Popular Missions, intensive two-week parish evangelization according to the method of St. Alphonsus of Liguori: “In response to the Bishops' requests, the In-stitute can accept to help in parishes, preferably in missionary areas or those in most need” (cf. Const., 173).

The Spiritual Exercises of St. Ignatius of Loyola, assisting our priests in the work of offering this retreat as a spiritual apostolate to the laity. The principal goal is to teach how to overcome oneself and direct one's life according to God’s will. For more information on spiritual exercises visit www.ivespiritualexercises.org.
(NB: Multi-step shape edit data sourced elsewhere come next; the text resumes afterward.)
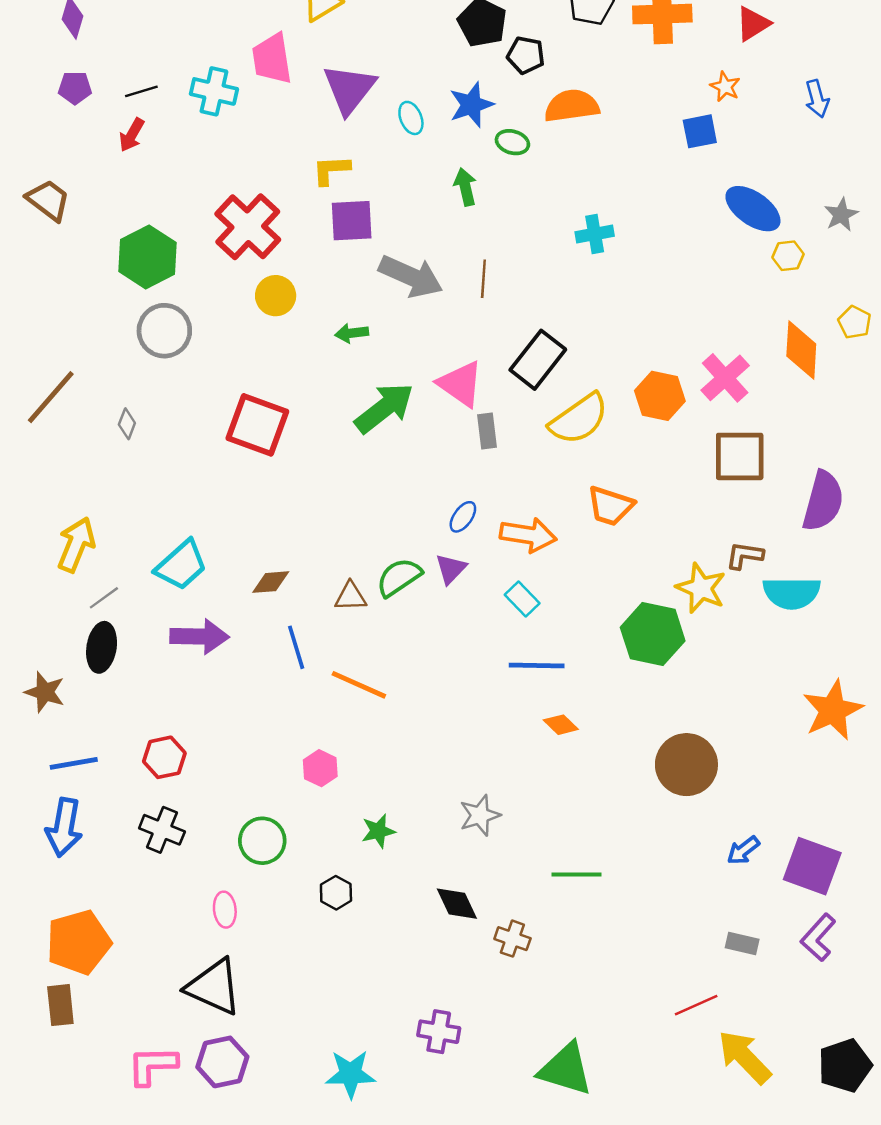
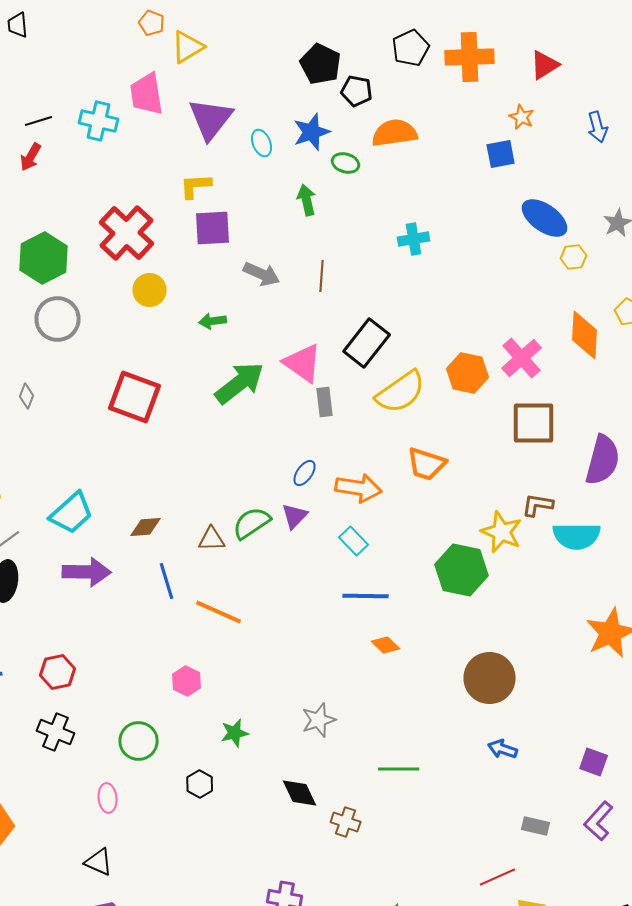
gray arrow: (411, 276) -> (262, 274), size x0.7
blue arrow: (743, 850) -> (503, 749), moved, turned 56
purple square: (812, 866) -> (594, 762), size x0.6
black triangle: (214, 987) -> (99, 862), size x0.6

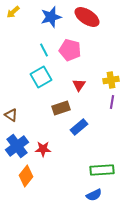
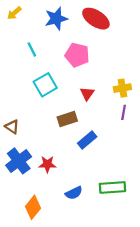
cyan line: (44, 50) -> (32, 49), moved
orange diamond: (26, 176) -> (33, 207), moved
blue semicircle: (94, 195) -> (74, 193), moved

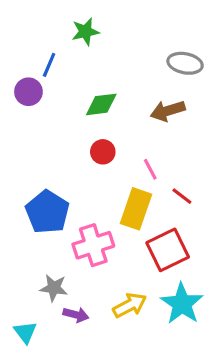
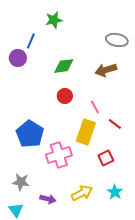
red square: (168, 250) -> (106, 158), size x0.6
gray star: (54, 288) -> (21, 182), moved
cyan star: (182, 304) -> (115, 192), size x0.6

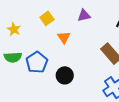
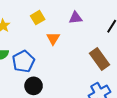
black circle: (65, 75) -> (34, 86), moved

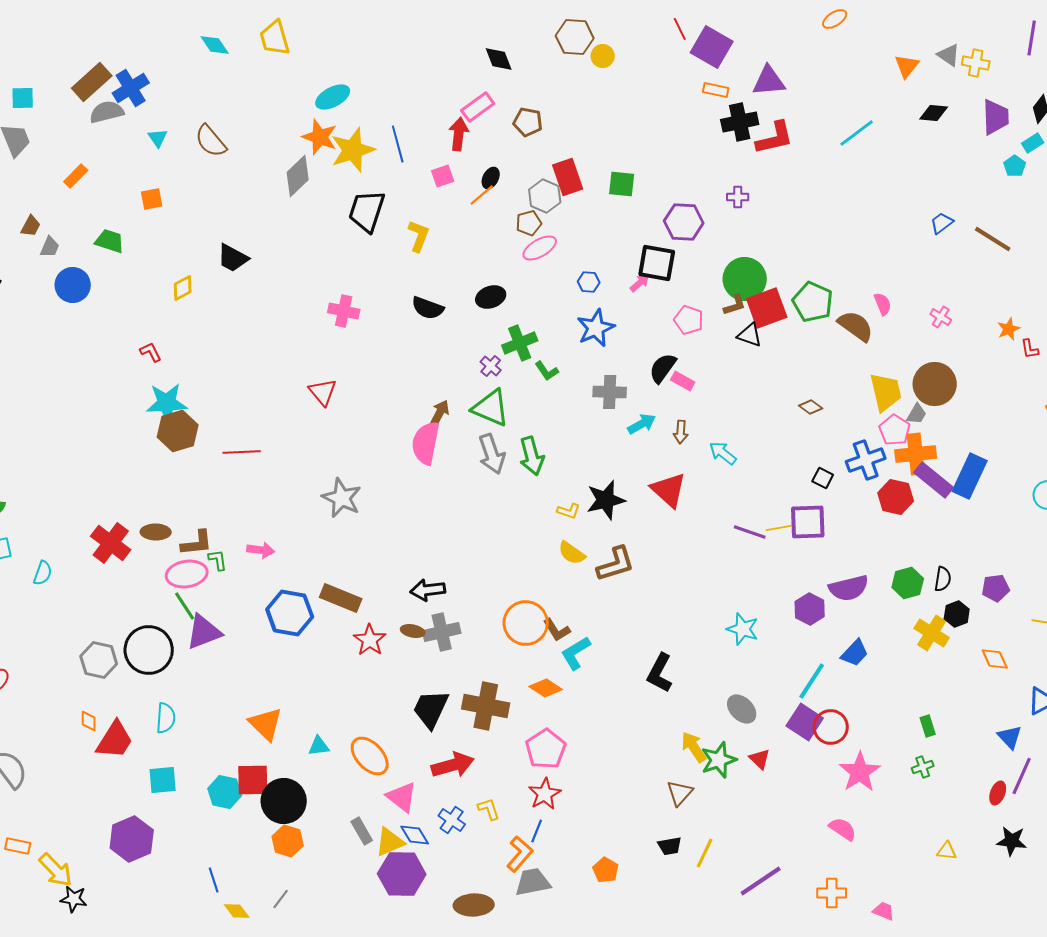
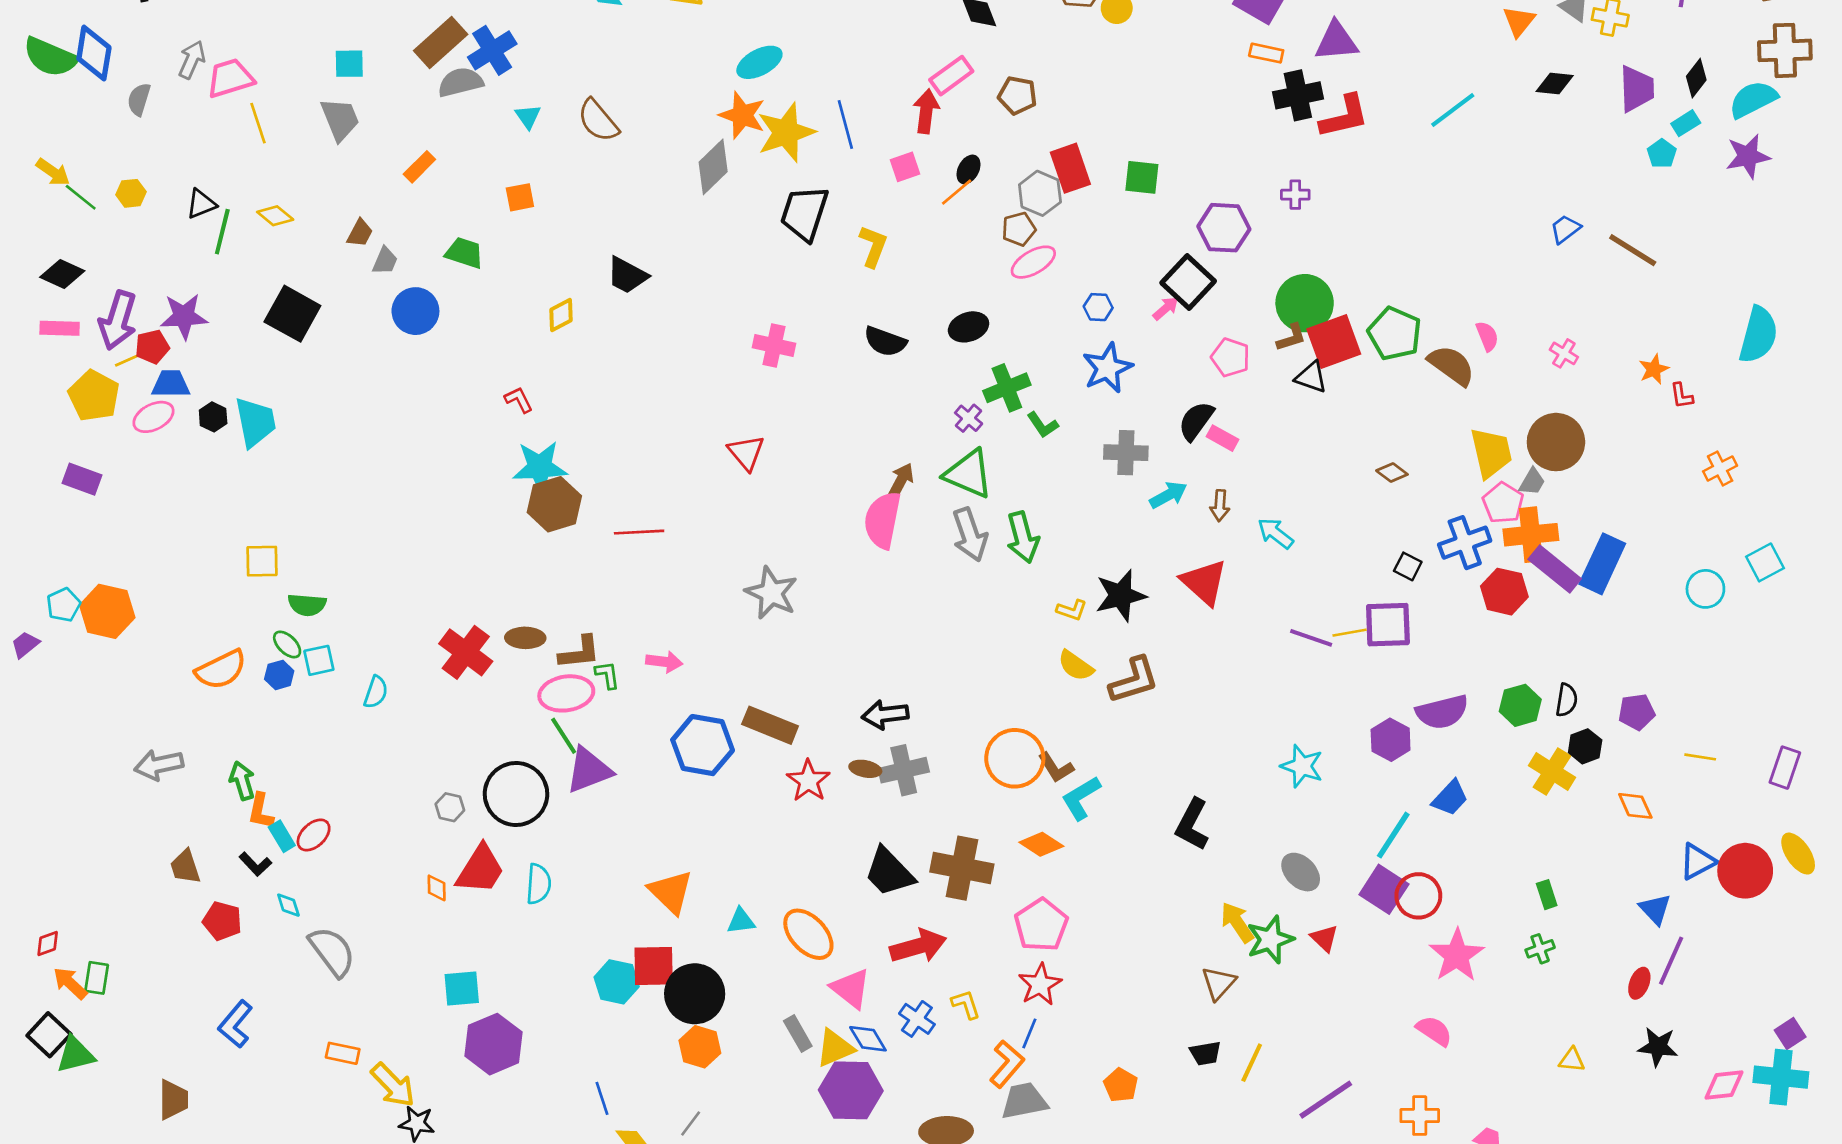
black square: (657, 263) -> (1188, 282), turned 33
gray hexagon: (99, 660) -> (450, 807), size x0.6
black trapezoid: (431, 709) -> (889, 872), turned -69
red trapezoid: (115, 740) -> (480, 869), moved
cyan square: (163, 780) -> (462, 988), moved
Parish work and sacristy work with the intention of promoting the solemnity of the celebration of the Sunday Liturgy.

Teaching in elementary schools, secondary schools, and catechism programs.

Assisting in Theological and Philosophical Publications, including English and Spanish texts of IVE Press (www.ivepress.org), and through participation in the Fr. Cornelio Fabro Cultural Project (www.corneliofabro.org).

Working in Youth Ministry: pilgrimages, Annual IVE Youth Day, campus ministry, lay volunteer opportunities and World Youth Day.

Works of Mercy: orphanages, homes for disabled children and youth, homes for the elderly, work in hospitals and nursing homes, and pro-life counseling and education.